Records from a dataset
++++++++
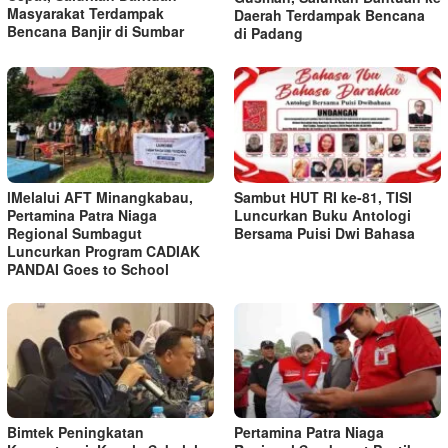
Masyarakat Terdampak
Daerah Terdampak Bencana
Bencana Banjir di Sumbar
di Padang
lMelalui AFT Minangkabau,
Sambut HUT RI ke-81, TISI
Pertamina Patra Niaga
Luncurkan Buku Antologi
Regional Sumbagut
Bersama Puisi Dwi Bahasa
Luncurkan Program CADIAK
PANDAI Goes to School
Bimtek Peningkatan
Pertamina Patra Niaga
++++++++
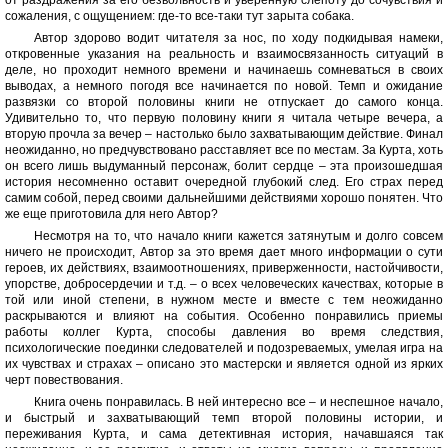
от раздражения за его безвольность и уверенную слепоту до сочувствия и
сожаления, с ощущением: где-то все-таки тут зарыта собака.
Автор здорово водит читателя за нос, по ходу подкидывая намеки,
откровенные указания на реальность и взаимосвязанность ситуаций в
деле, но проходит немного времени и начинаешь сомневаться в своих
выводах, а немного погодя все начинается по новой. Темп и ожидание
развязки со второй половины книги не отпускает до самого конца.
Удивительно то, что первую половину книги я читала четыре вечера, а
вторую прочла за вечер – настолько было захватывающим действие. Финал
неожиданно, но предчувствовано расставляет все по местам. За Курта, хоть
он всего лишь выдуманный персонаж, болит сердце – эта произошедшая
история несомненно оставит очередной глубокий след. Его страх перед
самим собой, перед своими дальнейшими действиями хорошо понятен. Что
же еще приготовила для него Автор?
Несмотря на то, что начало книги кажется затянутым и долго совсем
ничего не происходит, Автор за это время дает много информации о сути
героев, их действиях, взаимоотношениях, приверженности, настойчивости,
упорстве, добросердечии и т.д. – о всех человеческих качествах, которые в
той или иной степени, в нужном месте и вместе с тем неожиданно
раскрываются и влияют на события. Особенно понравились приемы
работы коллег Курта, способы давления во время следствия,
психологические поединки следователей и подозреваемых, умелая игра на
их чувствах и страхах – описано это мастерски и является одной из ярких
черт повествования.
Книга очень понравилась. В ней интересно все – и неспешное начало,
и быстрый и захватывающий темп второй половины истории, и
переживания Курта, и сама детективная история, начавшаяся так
++++++++
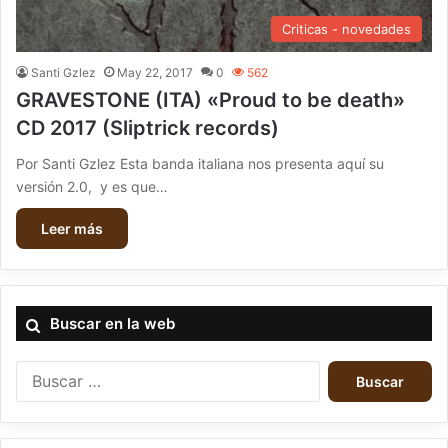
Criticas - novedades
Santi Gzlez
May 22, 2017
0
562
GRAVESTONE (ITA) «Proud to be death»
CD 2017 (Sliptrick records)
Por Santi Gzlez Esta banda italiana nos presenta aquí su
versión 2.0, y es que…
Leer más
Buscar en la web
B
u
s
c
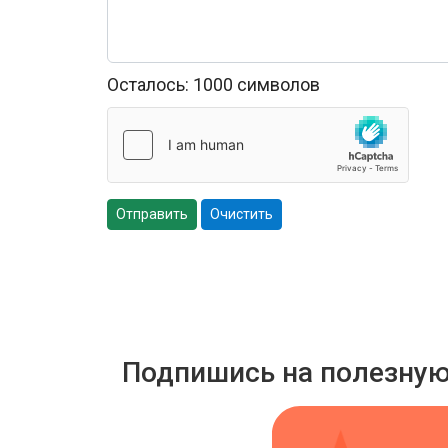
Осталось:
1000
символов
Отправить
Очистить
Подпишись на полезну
++++++++
Activity:
Write out exactly the lines that fall from the line with "выводах, а немного" to the line with "же еще приготовила для него Автор?" in the records above, keeping both ends.

Solution below:
выводах, а немного погодя все начинается по новой. Темп и ожидание
развязки со второй половины книги не отпускает до самого конца.
Удивительно то, что первую половину книги я читала четыре вечера, а
вторую прочла за вечер – настолько было захватывающим действие. Финал
неожиданно, но предчувствовано расставляет все по местам. За Курта, хоть
он всего лишь выдуманный персонаж, болит сердце – эта произошедшая
история несомненно оставит очередной глубокий след. Его страх перед
самим собой, перед своими дальнейшими действиями хорошо понятен. Что
же еще приготовила для него Автор?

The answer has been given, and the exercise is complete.